Actually, you’ll have to wait a little longer for the imaginatively-named DSLR Camera Remote HD to hit – it’s due late November, but that does’t stop me getting excited. The iPad’s jumbo display is the reason: the iPhone’s screen isn’t much bigger than that of a modern-day SLR, so it made little more than a fancy, if useful, remote. Now you can preview and compose your shots on the iPad’s big screen, which opens up many more opportunities.

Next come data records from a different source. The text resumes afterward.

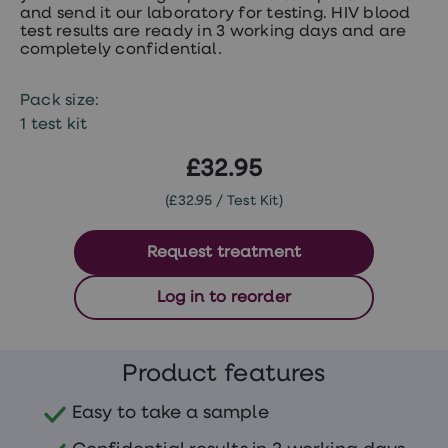
treatments
and send it our laboratory for testing. HIV blood
Premature
test results are ready in 3 working days and are
ejaculation
completely confidential.
(PE)
treatments
HPV
Pack size:
vaccine
1 test kit
Sexual
health
£32.95
&
relationships
(£32.95 / Test Kit)
advice
hub
Men's
Request treatment
Health
Erectile
dysfunction
Log in to reorder
(ED)
treatments
Premature
ejaculation
Product features
(PE)
treatments
Easy to take a sample
Hair
loss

Hell, in the studio, where portability isn’t a big deal, you might even use this right next to the camera just for that big preview.

Sadly, DSLR Remote still can’t fire the camera directly. You need to tether it to a computer running the companion server app. From there, you can peek your camera’s live-view, adjust exposure, focus and even use the iPad as an intervalometer for those time-lapse sequences you’ve always wanted to do.

There are some new features for the iPad version, too. You can now use gestures to pan and zoom the image for closer inspection, and also choose to save a low-res version of the picture to the iPad’s camera-roll. Finally, you will b able to shoot video and even monitor it with compatible cameras. The iPhone version will also get these additions in the next update.

Sounds great, right? You may want to sit down. The iPad app will cost you $50. The update to the iPhone app is free ($20 to buy new), but you’ll have to pay another $10 in-app to get the video-shooting functionality. Canon and Nikon only.